Insmed (INSM) hat sich als biopharmazeutisches Unternehmen auf die Entwicklung und Vermarktung von Therapien für schwere, seltene und bislang unzureichend behandelte Atemwegs- und Entzündungskrankheiten spezialisiert. Mit ARIKAYCE und BRINSUPRI sollen die Erlöse im Jahr 2026 mehr als verdoppelt werden. Die Experten von Morgan Stanley heben das Kursziel am 30. März von 166 auf 212 USD an und stufen zugleich von „Equal Weight“ auf „Overweight“. Allein die BRINSUPRI-Verkäufe sollen 2026 bei 1,2 Mrd. USD liegen.

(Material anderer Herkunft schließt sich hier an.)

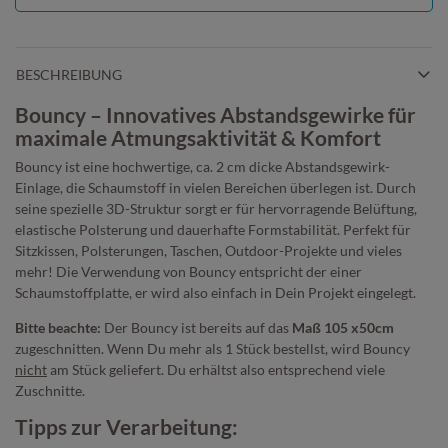
BESCHREIBUNG
Bouncy – Innovatives Abstandsgewirke für
maximale Atmungsaktivität & Komfort
Bouncy ist eine hochwertige, ca. 2 cm dicke Abstandsgewirk-
Einlage, die Schaumstoff in vielen Bereichen überlegen ist. Durch
seine spezielle 3D-Struktur sorgt er für hervorragende Belüftung,
elastische Polsterung und dauerhafte Formstabilität. Perfekt für
Sitzkissen, Polsterungen, Taschen, Outdoor-Projekte und vieles
mehr! Die Verwendung von Bouncy entspricht der einer
Schaumstoffplatte, er wird also einfach in Dein Projekt eingelegt.
Bitte beachte:
Der Bouncy ist bereits auf das
Maß 105 x50cm
zugeschnitten. Wenn Du mehr als 1 Stück bestellst, wird Bouncy
nicht
am Stück geliefert. Du erhältst also entsprechend viele
Zuschnitte.
Tipps zur Verarbeitung:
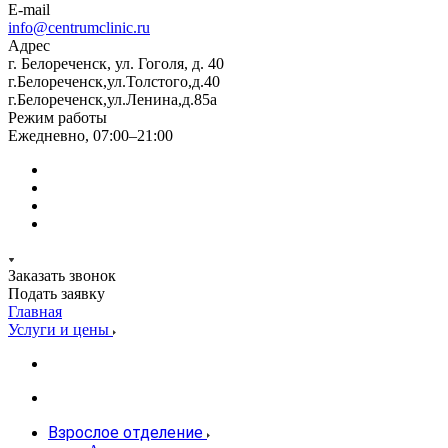
E-mail
info@centrumclinic.ru
Адрес
г. Белореченск, ул. Гоголя, д. 40
г.Белореченск,ул.Толстого,д.40
г.Белореченск,ул.Ленина,д.85а
Режим работы
Ежедневно, 07:00–21:00
Заказать звонок
Подать заявку
Главная
Услуги и цены
Взрослое отделение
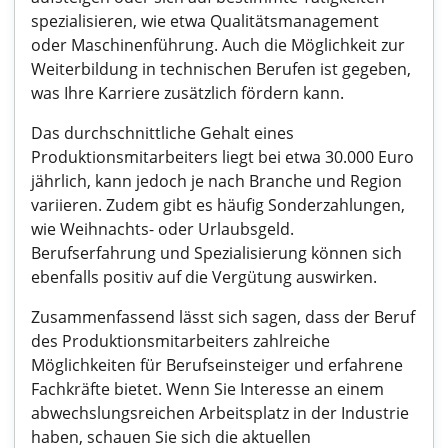
spezialisieren, wie etwa Qualitätsmanagement
oder Maschinenführung. Auch die Möglichkeit zur
Weiterbildung in technischen Berufen ist gegeben,
was Ihre Karriere zusätzlich fördern kann.
Das durchschnittliche Gehalt eines
Produktionsmitarbeiters liegt bei etwa 30.000 Euro
jährlich, kann jedoch je nach Branche und Region
variieren. Zudem gibt es häufig Sonderzahlungen,
wie Weihnachts- oder Urlaubsgeld.
Berufserfahrung und Spezialisierung können sich
ebenfalls positiv auf die Vergütung auswirken.
Zusammenfassend lässt sich sagen, dass der Beruf
des Produktionsmitarbeiters zahlreiche
Möglichkeiten für Berufseinsteiger und erfahrene
Fachkräfte bietet. Wenn Sie Interesse an einem
abwechslungsreichen Arbeitsplatz in der Industrie
haben, schauen Sie sich die aktuellen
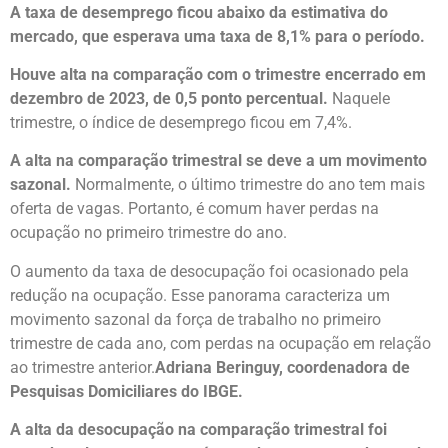
A taxa de desemprego ficou abaixo da estimativa do
mercado, que esperava uma taxa de 8,1% para o período.
Houve alta na comparação com o trimestre encerrado em
dezembro de 2023, de 0,5 ponto percentual.
Naquele
trimestre, o índice de desemprego ficou em 7,4%.
A alta na comparação trimestral se deve a um movimento
sazonal.
Normalmente, o último trimestre do ano tem mais
oferta de vagas. Portanto, é comum haver perdas na
ocupação no primeiro trimestre do ano.
O aumento da taxa de desocupação foi ocasionado pela
redução na ocupação. Esse panorama caracteriza um
movimento sazonal da força de trabalho no primeiro
trimestre de cada ano, com perdas na ocupação em relação
ao trimestre anterior.
Adriana Beringuy, coordenadora de
Pesquisas Domiciliares do IBGE.
A alta da desocupação na comparação trimestral foi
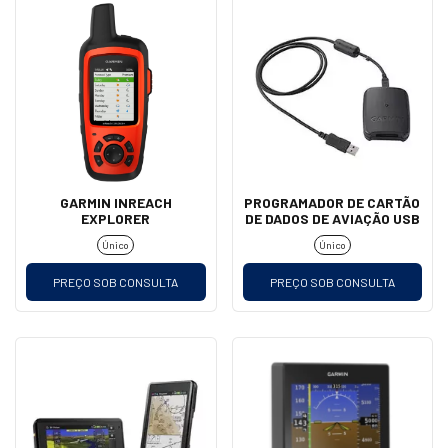
GARMIN INREACH
PROGRAMADOR DE CARTÃO
EXPLORER
DE DADOS DE AVIAÇÃO USB
Único
Único
PREÇO SOB CONSULTA
PREÇO SOB CONSULTA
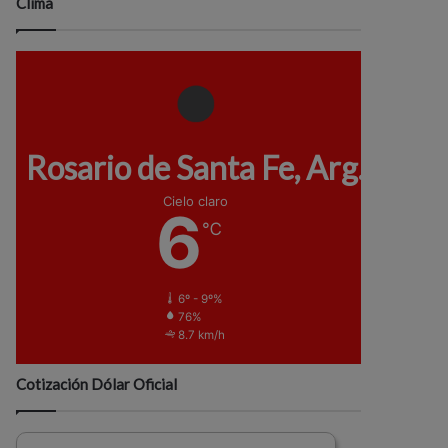
Clima
Rosario de Santa Fe, Arg.
Cielo claro
6
℃
6º - 9º%
76%
8.7 km/h
Cotización Dólar Oficial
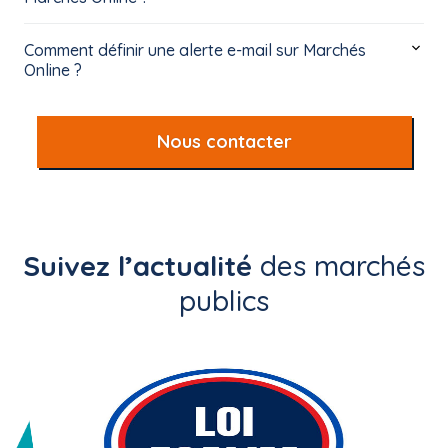
Comment définir une alerte e-mail sur Marchés
Online ?
Nous contacter
Suivez l’actualité
des marchés
publics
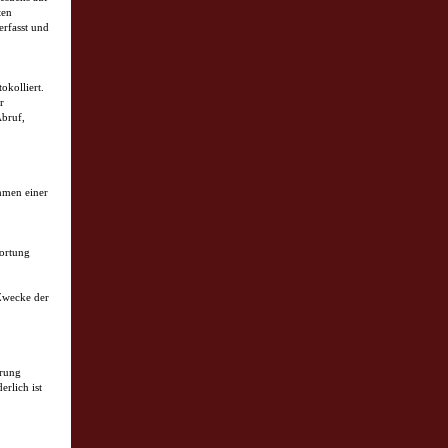
ten
erfasst und
okolliert.
r
Abruf,
hmen einer
wortung
 Zwecke der
erung
rlich ist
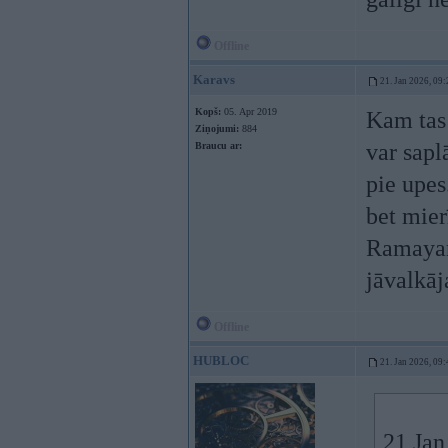
Offline
Karavs
21. Jan 2026, 09:
Kopš:
05. Apr 2019
Kam tas 
Ziņojumi:
884
var sap
Braucu ar:
pie upes
bet mier
Ramayana
jāvalkāj
Offline
HUBLOC
21. Jan 2026, 09:
21 Jan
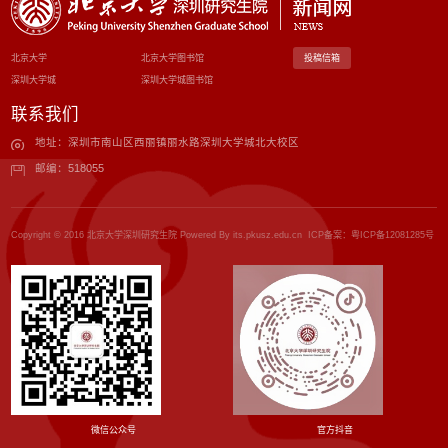
北京大学
北京大学图书馆
投稿信箱
深圳大学城
深圳大学城图书馆
联系我们
地址：深圳市南山区西丽镇丽水路深圳大学城北大校区
邮编：518055
Copyright © 2016 北京大学深圳研究生院 Powered By its.pkusz.edu.cn ICP备案：
粤ICP备12081285号
微信公众号
官方抖音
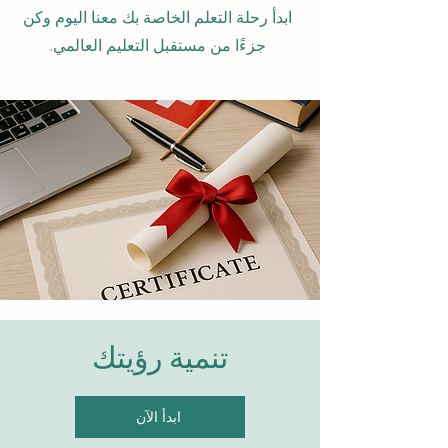
ابدأ رحلة التعلم الخاصة بك معنا اليوم وكن
جزءًا من مستقبل التعليم العالمي.
تنمية رؤيتك
ابدأ الآن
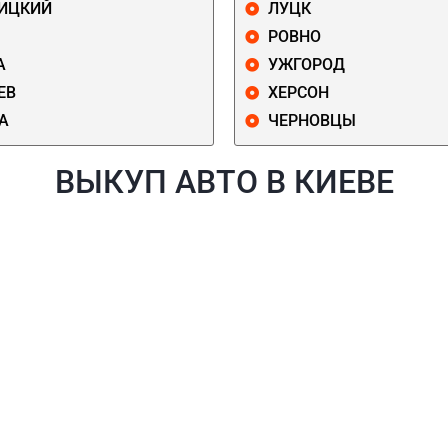
ИЦКИЙ
ЛУЦК
РОВНО
А
УЖГОРОД
ЕВ
ХЕРСОН
А
ЧЕРНОВЦЫ
ВЫКУП АВТО В КИЕВЕ
Й
ГОЛОСЕЕВСКИЙ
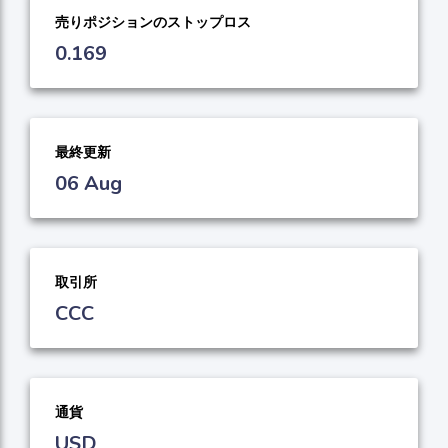
売りポジションのストップロス
0.169
最終更新
06 Aug
取引所
CCC
通貨
USD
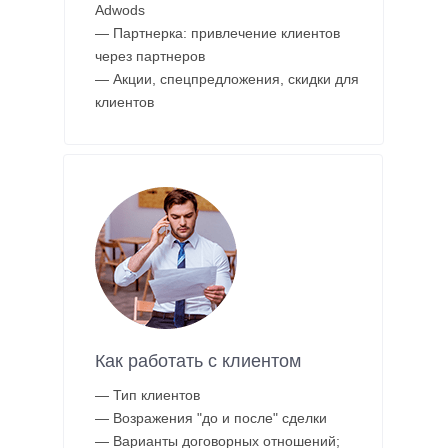
Adwods
— Партнерка: привлечение клиентов
через партнеров
— Акции, спецпредложения, скидки для
клиентов
Как работать с клиентом
— Тип клиентов
— Возражения "до и после" сделки
— Варианты договорных отношений;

Mit den am 23. März veröffentlichten positiven Ergebnissen der Phase 3b ENCORE-Studie könnte ARIKAYCE künftig alle MAC-Lungenerkrankungspatienten (nicht nur refraktär) versorgen, was das Patientenpotenzial von bisher 30.000 auf über 200.000 vervielfachen könnte. Zulassungsanträge sind für die 2. Jahreshälfte 2026 bei der FDA und japanischen PMDA geplant.

BRINSUPRI (Brensocatib) gilt als bisher einziges in den USA und der EU zugelassenes Medikament zur Behandlung von nicht-zystischer Fibrose-Bronchiektasie (NCFB). Im 4. Quartal gab es Rekord-Therapiestarts, wobei erst weniger als 5 % des Marktpotenzials ausgeschöpft sind. Das Management bestätigte erneut das Spitzenumsatzpotenzial von über 5 Mrd. USD allein mit dieser Erstindikation. Nur 15 Arzneimittel in der Geschichte konnten in den Quartalen 2 bis 5 nach dem Marktstart die Milliarden-Marke knacken, wobei jedes einzelne davon später zu Marktwerten von über 70 Mrd. USD führte.

Hinzukommen Wachstumschancen mit einer geplanten Phase-3-Studie bei TPIP (Treprostinil Palmitil Inhalation Powder) zur Behandlung pulmonaler arterieller Hypertonie (PAH), womit Marktanteile von Tyvaso DPI gewonnen werden könnten. Im 4. Quartal konnten die Erlöse um 152,6 % auf 263,8 Mio. USD (Konsens: 221,9 Mio. USD) gesteigert werden. Mit 1,4 Mrd. USD an liquiden Mitteln soll ohne weitere Kapitalbeschaffung ein positiver Cashflow erreicht werden. Die Aktie könnte mit dem neuen Analystensupport im Rücken den GD 200 zurückerobern und dadurch aus dem Abwärtstrend ausbrechen. Für Trader entstehen dadurch neue Kaufsignale.